• _ASSIGNMENT_: Across the listing below, how many lines hold "nous"? Reply with the number by itself.

• _RECORDS SHOWN_:
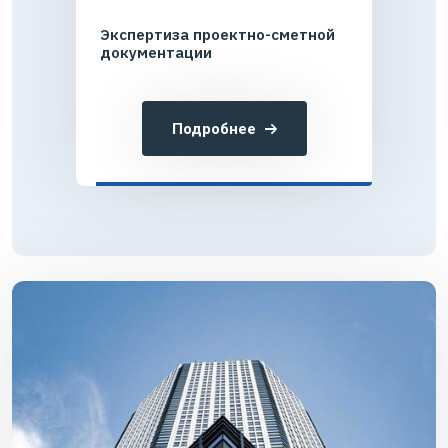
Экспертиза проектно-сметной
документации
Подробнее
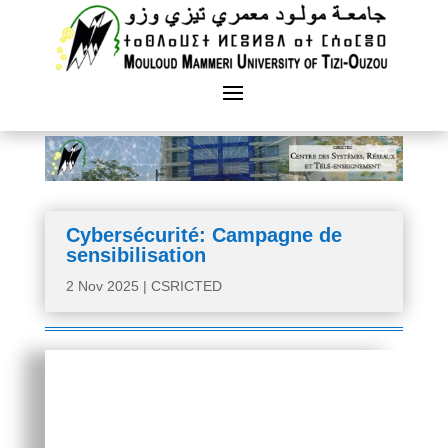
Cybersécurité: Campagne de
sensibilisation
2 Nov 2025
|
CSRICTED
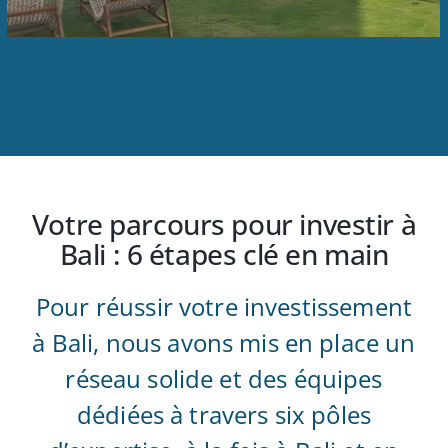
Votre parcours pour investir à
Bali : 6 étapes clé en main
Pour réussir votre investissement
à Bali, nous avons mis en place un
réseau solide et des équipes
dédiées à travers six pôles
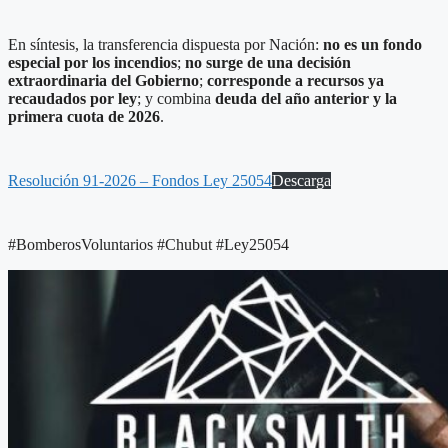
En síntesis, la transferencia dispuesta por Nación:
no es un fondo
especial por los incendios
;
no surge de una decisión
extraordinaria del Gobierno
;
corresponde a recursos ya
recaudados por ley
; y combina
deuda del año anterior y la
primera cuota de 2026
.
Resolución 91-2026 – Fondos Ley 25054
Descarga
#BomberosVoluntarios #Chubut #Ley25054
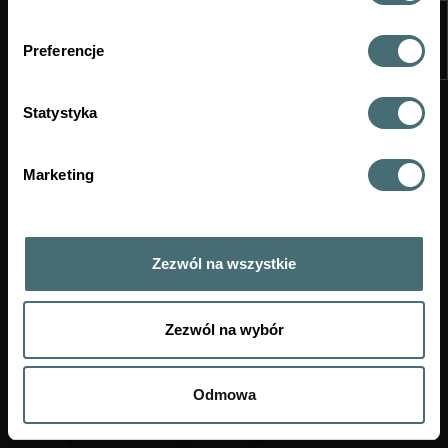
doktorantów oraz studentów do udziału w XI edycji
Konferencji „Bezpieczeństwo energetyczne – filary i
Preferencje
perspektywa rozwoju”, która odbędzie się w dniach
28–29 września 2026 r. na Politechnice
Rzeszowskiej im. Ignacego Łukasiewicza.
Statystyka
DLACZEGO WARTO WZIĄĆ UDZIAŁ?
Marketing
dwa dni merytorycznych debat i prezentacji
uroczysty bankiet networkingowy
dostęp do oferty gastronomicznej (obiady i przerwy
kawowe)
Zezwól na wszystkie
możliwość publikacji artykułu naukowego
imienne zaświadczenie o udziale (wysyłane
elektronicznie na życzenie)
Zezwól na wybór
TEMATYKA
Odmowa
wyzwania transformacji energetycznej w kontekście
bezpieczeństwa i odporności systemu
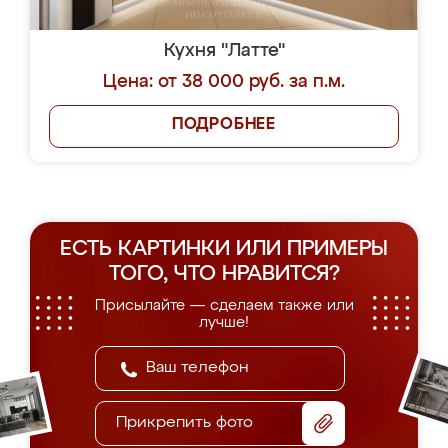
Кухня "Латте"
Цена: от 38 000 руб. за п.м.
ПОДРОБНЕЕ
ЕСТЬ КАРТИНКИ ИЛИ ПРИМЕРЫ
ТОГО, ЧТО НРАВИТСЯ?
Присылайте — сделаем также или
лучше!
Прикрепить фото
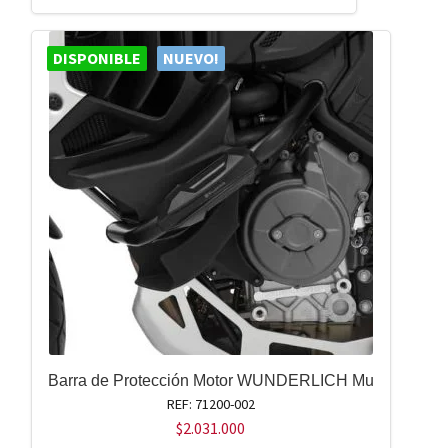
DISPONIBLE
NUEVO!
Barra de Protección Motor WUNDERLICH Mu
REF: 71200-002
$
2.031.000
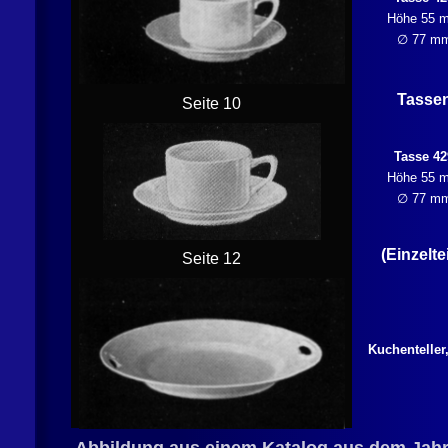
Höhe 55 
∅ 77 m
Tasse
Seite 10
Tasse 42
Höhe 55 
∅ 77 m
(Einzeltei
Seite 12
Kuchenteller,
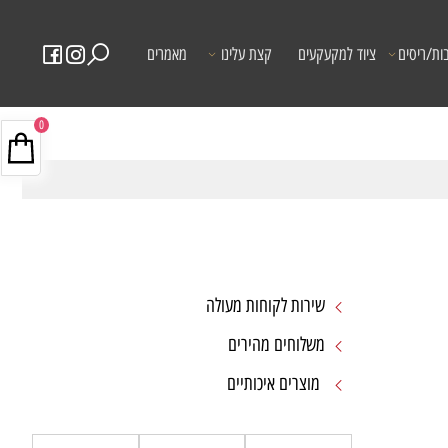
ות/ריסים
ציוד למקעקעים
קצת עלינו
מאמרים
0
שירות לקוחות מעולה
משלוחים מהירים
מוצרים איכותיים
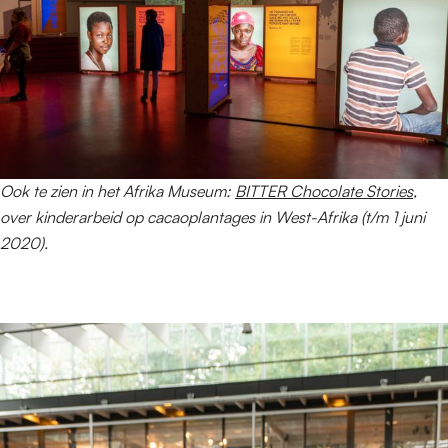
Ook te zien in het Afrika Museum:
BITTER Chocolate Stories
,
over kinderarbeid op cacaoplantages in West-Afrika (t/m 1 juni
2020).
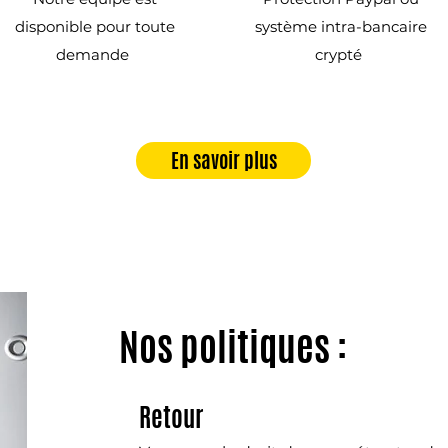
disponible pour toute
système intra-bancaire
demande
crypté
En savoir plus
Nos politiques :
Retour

* * *

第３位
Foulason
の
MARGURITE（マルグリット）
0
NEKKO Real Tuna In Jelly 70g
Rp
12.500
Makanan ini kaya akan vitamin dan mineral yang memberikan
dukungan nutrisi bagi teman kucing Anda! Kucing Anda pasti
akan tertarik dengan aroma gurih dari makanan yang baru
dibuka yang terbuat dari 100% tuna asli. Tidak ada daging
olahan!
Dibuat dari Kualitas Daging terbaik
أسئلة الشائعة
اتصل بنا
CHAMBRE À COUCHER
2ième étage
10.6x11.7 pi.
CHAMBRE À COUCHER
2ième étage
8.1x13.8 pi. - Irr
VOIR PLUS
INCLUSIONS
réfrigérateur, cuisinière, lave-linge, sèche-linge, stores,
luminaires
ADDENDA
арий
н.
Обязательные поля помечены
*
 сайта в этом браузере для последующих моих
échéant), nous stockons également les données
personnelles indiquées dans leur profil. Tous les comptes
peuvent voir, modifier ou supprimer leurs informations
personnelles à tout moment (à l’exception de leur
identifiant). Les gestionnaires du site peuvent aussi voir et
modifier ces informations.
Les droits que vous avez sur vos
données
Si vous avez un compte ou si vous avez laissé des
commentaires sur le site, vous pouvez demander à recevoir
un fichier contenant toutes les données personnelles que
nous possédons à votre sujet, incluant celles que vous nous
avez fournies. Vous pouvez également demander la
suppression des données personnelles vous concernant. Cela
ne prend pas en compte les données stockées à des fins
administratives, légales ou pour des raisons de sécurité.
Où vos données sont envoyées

--

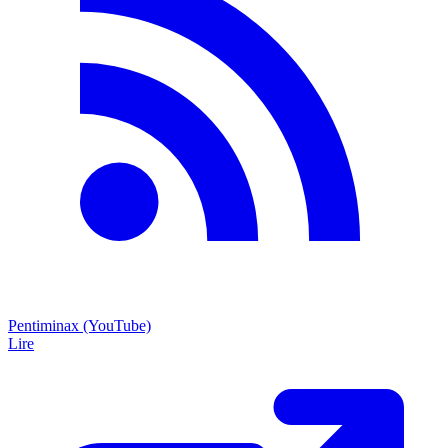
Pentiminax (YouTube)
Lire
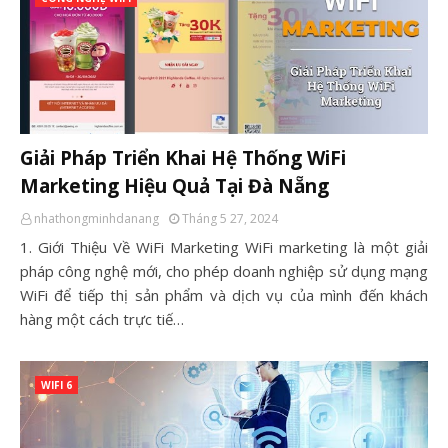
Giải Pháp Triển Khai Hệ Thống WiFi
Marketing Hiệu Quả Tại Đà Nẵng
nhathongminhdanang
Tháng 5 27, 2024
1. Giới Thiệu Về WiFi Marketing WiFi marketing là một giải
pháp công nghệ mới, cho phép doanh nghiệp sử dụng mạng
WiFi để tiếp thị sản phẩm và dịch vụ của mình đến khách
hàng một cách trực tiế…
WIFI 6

• _EXERCISE RESPONSE_: 3